Nur wenige Kilometer außerhalb von Simons Town liegt Boulders Beach. Seinen Namen erhielt der Strand von den großen rundlichen Granitfelsen. Doch nicht nur Badegäste bevölkern Boulders Beach, sondern auch eine Pinguinkolonie der Gattung Spheniscus demersus. Der für die Tiere reservierte Strandabschnitt gehört zum Cape Peninsula Nationalpark. 1983 gingen die ersten Pinguine hier an Land. Doch warum genau hier, weiß keiner zu sagen. Man vermutet jedoch, dass es mit dem kalten, aber nährstoffreichen Benguelastrom und dem Fischreichtum vor der Küste zusammenhängt. Ihre Zahl ist mittlerweile auf etwa 4.000 angewachsen. Bei den hier lebenden Pinguinen handelt es sich um afrikanische oder Brillenpinguine, die einzige freilebende Art in ganz Afrika. Mittlerweile zählen sie zu den gefährdeten Tierarten. Afrikanische Pinguine werden etwa 50 cm groß und bis zu knapp 4 kg schwer. Die Pinguine brüten am Boden und graben zum Schutz vor der Sonne Höhlen für ihre Nester. Ein Gelege besteht in der Regel aus zwei Eiern. Ein Pärchen bleibt lebenslang zusammen. Nach dem Schlüpfen sind die schützenden Daunen zunächst noch braun, erst später erhalten die Brillenpinguine ihr typisches schwarz-weißes Aussehen. An Land wirken die Tiere mit ihrem Watschelgang recht unbeholfen, doch im Wasser können sie Spitzengeschwindigkeiten von bis zu 20 km/Std. erreichen. Auf der Suche nach Nahrung führen ihre Tauchgänge bis zu 30 m tief. Um die Tiere zu schützen, wurden Stege angelegt, von denen aus Sie die Frackträger hervorragend beobachten können, ohne sie in ihrem Lebensraum zu stören.

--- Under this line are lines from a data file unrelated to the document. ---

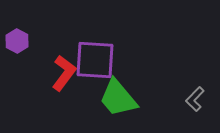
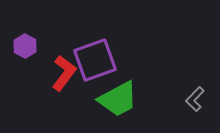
purple hexagon: moved 8 px right, 5 px down
purple square: rotated 24 degrees counterclockwise
green trapezoid: moved 1 px down; rotated 78 degrees counterclockwise
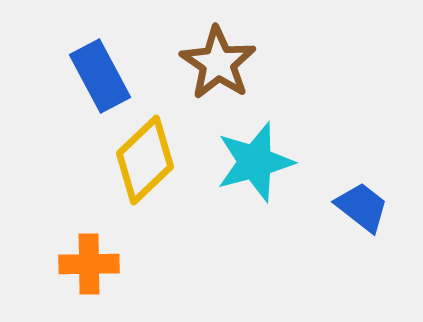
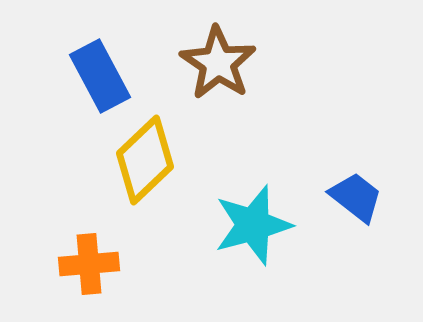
cyan star: moved 2 px left, 63 px down
blue trapezoid: moved 6 px left, 10 px up
orange cross: rotated 4 degrees counterclockwise
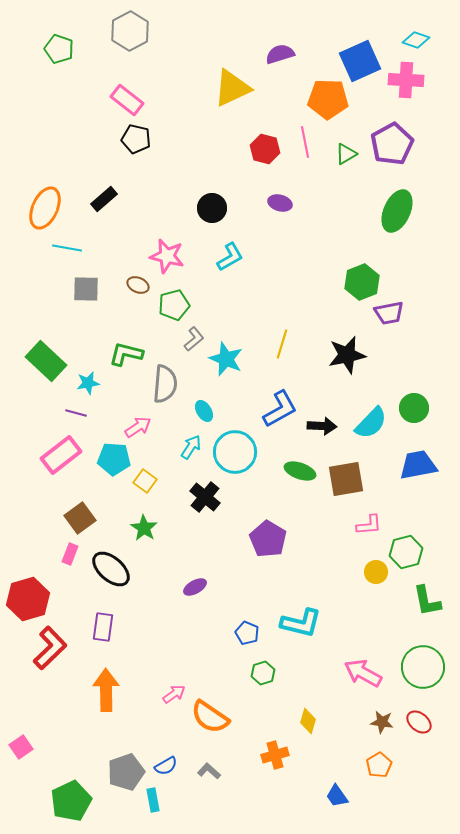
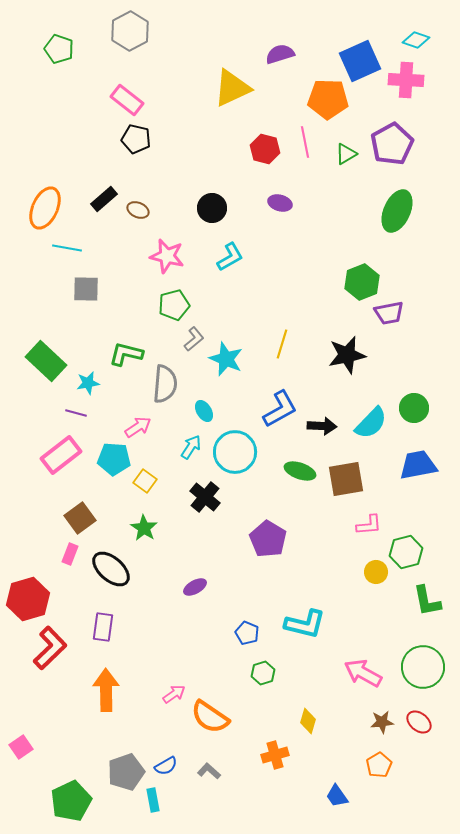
brown ellipse at (138, 285): moved 75 px up
cyan L-shape at (301, 623): moved 4 px right, 1 px down
brown star at (382, 722): rotated 15 degrees counterclockwise
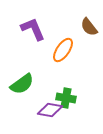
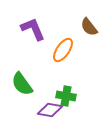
green semicircle: rotated 90 degrees clockwise
green cross: moved 2 px up
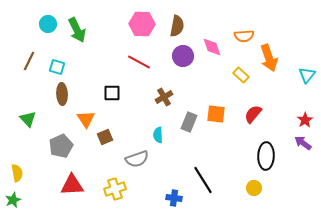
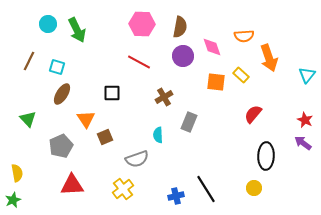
brown semicircle: moved 3 px right, 1 px down
brown ellipse: rotated 35 degrees clockwise
orange square: moved 32 px up
red star: rotated 14 degrees counterclockwise
black line: moved 3 px right, 9 px down
yellow cross: moved 8 px right; rotated 20 degrees counterclockwise
blue cross: moved 2 px right, 2 px up; rotated 21 degrees counterclockwise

  • Historisches Gebäude in Simons Town
    Historisches Gebäude in Simons Town
  • Simons Town
    Simons Town

Leben mit den Pinguinen in Simons Town

Viele Touristen zieht es hauptsächlich wegen der tierischen Attraktion nach Simons Town. Doch die flugunfähigen Vögel haben nicht nur Freunde. Einst wurden ihre Eier verzehrt und sie wurden intensiv gejagt, denn ihr Fleisch galt als Delikatesse. Heute bedroht sie die starke Verschmutzung der Gewässer durch die Schifffahrt. Nur hier in Simons Town sowie in einer weiteren Pinguinkolonie in Namibia können sich die Vögel sicher fühlen. Auch die Besucher Simon Towns können es genießen, die possierlichen Tiere aus nächster Nähe zu beobachten und zu fotografieren.